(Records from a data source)
******************************

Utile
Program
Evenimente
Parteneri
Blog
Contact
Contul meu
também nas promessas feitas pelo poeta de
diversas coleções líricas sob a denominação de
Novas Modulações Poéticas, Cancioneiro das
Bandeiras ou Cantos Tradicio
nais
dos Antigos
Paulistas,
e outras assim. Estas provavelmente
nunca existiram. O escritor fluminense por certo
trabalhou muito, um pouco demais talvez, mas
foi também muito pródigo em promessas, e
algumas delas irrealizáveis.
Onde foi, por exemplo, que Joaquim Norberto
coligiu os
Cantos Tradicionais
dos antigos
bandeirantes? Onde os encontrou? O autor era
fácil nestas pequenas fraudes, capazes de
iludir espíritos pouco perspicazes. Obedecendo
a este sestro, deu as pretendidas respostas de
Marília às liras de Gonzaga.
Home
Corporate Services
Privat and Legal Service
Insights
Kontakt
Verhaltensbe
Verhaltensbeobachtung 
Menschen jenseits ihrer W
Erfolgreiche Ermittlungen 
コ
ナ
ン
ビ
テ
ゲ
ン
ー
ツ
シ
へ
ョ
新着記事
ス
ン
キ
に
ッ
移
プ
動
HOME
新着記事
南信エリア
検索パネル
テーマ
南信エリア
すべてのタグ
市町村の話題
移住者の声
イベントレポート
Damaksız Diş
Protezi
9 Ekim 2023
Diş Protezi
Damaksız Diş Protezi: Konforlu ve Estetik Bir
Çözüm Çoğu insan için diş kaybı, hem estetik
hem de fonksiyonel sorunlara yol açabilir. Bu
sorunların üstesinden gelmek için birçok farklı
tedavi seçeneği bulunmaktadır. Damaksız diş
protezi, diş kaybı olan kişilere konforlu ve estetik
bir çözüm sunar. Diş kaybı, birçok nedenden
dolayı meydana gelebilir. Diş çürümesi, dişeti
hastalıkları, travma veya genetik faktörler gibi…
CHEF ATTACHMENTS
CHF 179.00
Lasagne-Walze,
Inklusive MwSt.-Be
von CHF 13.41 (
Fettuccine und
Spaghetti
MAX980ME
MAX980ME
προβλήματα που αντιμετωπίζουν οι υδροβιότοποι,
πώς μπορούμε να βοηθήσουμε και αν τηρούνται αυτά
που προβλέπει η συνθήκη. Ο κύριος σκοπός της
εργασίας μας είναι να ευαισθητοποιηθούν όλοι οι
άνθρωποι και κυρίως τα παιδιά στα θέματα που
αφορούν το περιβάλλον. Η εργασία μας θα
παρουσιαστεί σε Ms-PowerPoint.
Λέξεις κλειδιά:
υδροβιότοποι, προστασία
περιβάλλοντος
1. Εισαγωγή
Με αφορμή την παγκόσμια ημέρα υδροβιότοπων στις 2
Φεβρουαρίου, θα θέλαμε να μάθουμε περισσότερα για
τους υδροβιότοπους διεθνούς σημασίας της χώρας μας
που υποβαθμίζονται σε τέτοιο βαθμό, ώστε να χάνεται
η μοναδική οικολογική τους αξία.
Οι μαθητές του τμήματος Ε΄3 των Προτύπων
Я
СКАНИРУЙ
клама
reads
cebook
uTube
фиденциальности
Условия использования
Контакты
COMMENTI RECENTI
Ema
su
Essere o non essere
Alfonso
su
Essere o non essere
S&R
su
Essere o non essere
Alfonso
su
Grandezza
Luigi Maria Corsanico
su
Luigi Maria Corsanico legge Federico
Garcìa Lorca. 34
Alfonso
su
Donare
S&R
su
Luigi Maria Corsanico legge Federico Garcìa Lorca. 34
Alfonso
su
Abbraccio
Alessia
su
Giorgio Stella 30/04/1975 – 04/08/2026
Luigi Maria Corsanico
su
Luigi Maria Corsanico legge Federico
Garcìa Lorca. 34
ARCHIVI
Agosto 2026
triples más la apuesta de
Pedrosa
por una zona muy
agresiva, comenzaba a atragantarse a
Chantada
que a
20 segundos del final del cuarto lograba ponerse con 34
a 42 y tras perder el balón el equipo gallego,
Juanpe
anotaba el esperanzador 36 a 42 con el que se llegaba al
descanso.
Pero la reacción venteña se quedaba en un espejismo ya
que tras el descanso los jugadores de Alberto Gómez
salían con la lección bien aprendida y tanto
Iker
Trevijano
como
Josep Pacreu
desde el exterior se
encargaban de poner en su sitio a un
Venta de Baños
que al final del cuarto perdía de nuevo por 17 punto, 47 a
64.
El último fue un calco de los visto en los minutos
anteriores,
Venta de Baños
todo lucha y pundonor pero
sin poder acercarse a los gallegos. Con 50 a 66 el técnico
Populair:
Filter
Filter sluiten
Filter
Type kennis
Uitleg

******************************

» TASK DESCRIPTION:
Quote the data above in full, changing nothing.

» RESPONSE AREA:
Utile
Program
Evenimente
Parteneri
Blog
Contact
Contul meu
também nas promessas feitas pelo poeta de
diversas coleções líricas sob a denominação de
Novas Modulações Poéticas, Cancioneiro das
Bandeiras ou Cantos Tradicio
nais
dos Antigos
Paulistas,
e outras assim. Estas provavelmente
nunca existiram. O escritor fluminense por certo
trabalhou muito, um pouco demais talvez, mas
foi também muito pródigo em promessas, e
algumas delas irrealizáveis.
Onde foi, por exemplo, que Joaquim Norberto
coligiu os
Cantos Tradicionais
dos antigos
bandeirantes? Onde os encontrou? O autor era
fácil nestas pequenas fraudes, capazes de
iludir espíritos pouco perspicazes. Obedecendo
a este sestro, deu as pretendidas respostas de
Marília às liras de Gonzaga.
Home
Corporate Services
Privat and Legal Service
Insights
Kontakt
Verhaltensbe
Verhaltensbeobachtung 
Menschen jenseits ihrer W
Erfolgreiche Ermittlungen 
コ
ナ
ン
ビ
テ
ゲ
ン
ー
ツ
シ
へ
ョ
新着記事
ス
ン
キ
に
ッ
移
プ
動
HOME
新着記事
南信エリア
検索パネル
テーマ
南信エリア
すべてのタグ
市町村の話題
移住者の声
イベントレポート
Damaksız Diş
Protezi
9 Ekim 2023
Diş Protezi
Damaksız Diş Protezi: Konforlu ve Estetik Bir
Çözüm Çoğu insan için diş kaybı, hem estetik
hem de fonksiyonel sorunlara yol açabilir. Bu
sorunların üstesinden gelmek için birçok farklı
tedavi seçeneği bulunmaktadır. Damaksız diş
protezi, diş kaybı olan kişilere konforlu ve estetik
bir çözüm sunar. Diş kaybı, birçok nedenden
dolayı meydana gelebilir. Diş çürümesi, dişeti
hastalıkları, travma veya genetik faktörler gibi…
CHEF ATTACHMENTS
CHF 179.00
Lasagne-Walze,
Inklusive MwSt.-Be
von CHF 13.41 (
Fettuccine und
Spaghetti
MAX980ME
MAX980ME
προβλήματα που αντιμετωπίζουν οι υδροβιότοποι,
πώς μπορούμε να βοηθήσουμε και αν τηρούνται αυτά
που προβλέπει η συνθήκη. Ο κύριος σκοπός της
εργασίας μας είναι να ευαισθητοποιηθούν όλοι οι
άνθρωποι και κυρίως τα παιδιά στα θέματα που
αφορούν το περιβάλλον. Η εργασία μας θα
παρουσιαστεί σε Ms-PowerPoint.
Λέξεις κλειδιά:
υδροβιότοποι, προστασία
περιβάλλοντος
1. Εισαγωγή
Με αφορμή την παγκόσμια ημέρα υδροβιότοπων στις 2
Φεβρουαρίου, θα θέλαμε να μάθουμε περισσότερα για
τους υδροβιότοπους διεθνούς σημασίας της χώρας μας
που υποβαθμίζονται σε τέτοιο βαθμό, ώστε να χάνεται
η μοναδική οικολογική τους αξία.
Οι μαθητές του τμήματος Ε΄3 των Προτύπων
Я
СКАНИРУЙ
клама
reads
cebook
uTube
фиденциальности
Условия использования
Контакты
COMMENTI RECENTI
Ema
su
Essere o non essere
Alfonso
su
Essere o non essere
S&R
su
Essere o non essere
Alfonso
su
Grandezza
Luigi Maria Corsanico
su
Luigi Maria Corsanico legge Federico
Garcìa Lorca. 34
Alfonso
su
Donare
S&R
su
Luigi Maria Corsanico legge Federico Garcìa Lorca. 34
Alfonso
su
Abbraccio
Alessia
su
Giorgio Stella 30/04/1975 – 04/08/2026
Luigi Maria Corsanico
su
Luigi Maria Corsanico legge Federico
Garcìa Lorca. 34
ARCHIVI
Agosto 2026
triples más la apuesta de
Pedrosa
por una zona muy
agresiva, comenzaba a atragantarse a
Chantada
que a
20 segundos del final del cuarto lograba ponerse con 34
a 42 y tras perder el balón el equipo gallego,
Juanpe
anotaba el esperanzador 36 a 42 con el que se llegaba al
descanso.
Pero la reacción venteña se quedaba en un espejismo ya
que tras el descanso los jugadores de Alberto Gómez
salían con la lección bien aprendida y tanto
Iker
Trevijano
como
Josep Pacreu
desde el exterior se
encargaban de poner en su sitio a un
Venta de Baños
que al final del cuarto perdía de nuevo por 17 punto, 47 a
64.
El último fue un calco de los visto en los minutos
anteriores,
Venta de Baños
todo lucha y pundonor pero
sin poder acercarse a los gallegos. Con 50 a 66 el técnico
Populair:
Filter
Filter sluiten
Filter
Type kennis
Uitleg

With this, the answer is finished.